Note: You can search multiple Values in the “Get Detection Details” widget using a regex OR statement within a group, e.g., “target\\.user\\.(off|dep|per)”
Google SecOps YARA-L Rule
To provide analysts with understanding of the detection logic, we display the underlying YARA-L rule directly within the case using the "Get Rule Details" pre-defined widget, requiring no additional configuration beyond its inclusion in the Playbook itself.
Summary & Next Steps
In this blog series, we explored how to detect and respond to "Impossible Travel" scenarios. We covered the creation of a custom YARA-L rule in SecOps SIEM, leveraging YL2 functions and native GeoIP enrichment to identify suspicious login patterns.
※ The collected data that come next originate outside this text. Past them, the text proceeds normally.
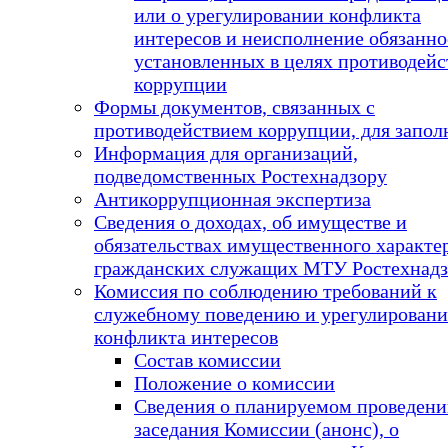
или о урегулировании конфликта
интересов и неисполнение обязанно
установленных в целях противодейс
коррупции
Формы документов, связанных с
противодействием коррупции, для запол
Информация для организаций,
подведомственных Ростехнадзору
Антикоррупционная экспертиза
Сведения о доходах, об имуществе и
обязательствах имущественного характе
гражданских служащих МТУ Ростехнадз
Комиссия по соблюдению требований к
служебному поведению и урегулирован
конфликта интересов
Состав комиссии
Положение о комиссии
Сведения о планируемом проведен
заседания Комиссии (анонс), о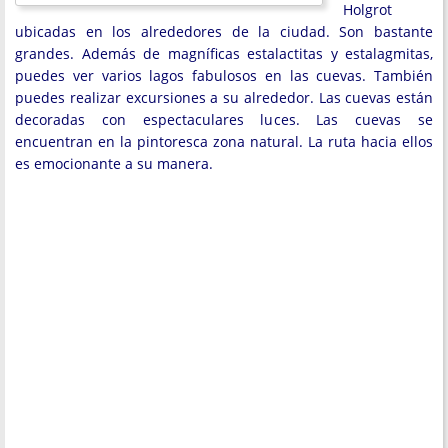
Holgrot
ubicadas en los alrededores de la ciudad. Son bastante
grandes. Además de magníficas estalactitas y estalagmitas,
puedes ver varios lagos fabulosos en las cuevas. También
puedes realizar excursiones a su alrededor. Las cuevas están
decoradas con espectaculares luces. Las cuevas se
encuentran en la pintoresca zona natural. La ruta hacia ellos
es emocionante a su manera.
We then demonstrated how to implement a custom SOAR Playbook and Playbook View to streamline the investigation and response process, providing analysts with actionable alerts and enriched context.
However, the elements covered in this blog are just a starting point. We encourage you to adapt and explore what you can do with Google SecOps specific to your environment, and please continue to share your questions and feedback with the community.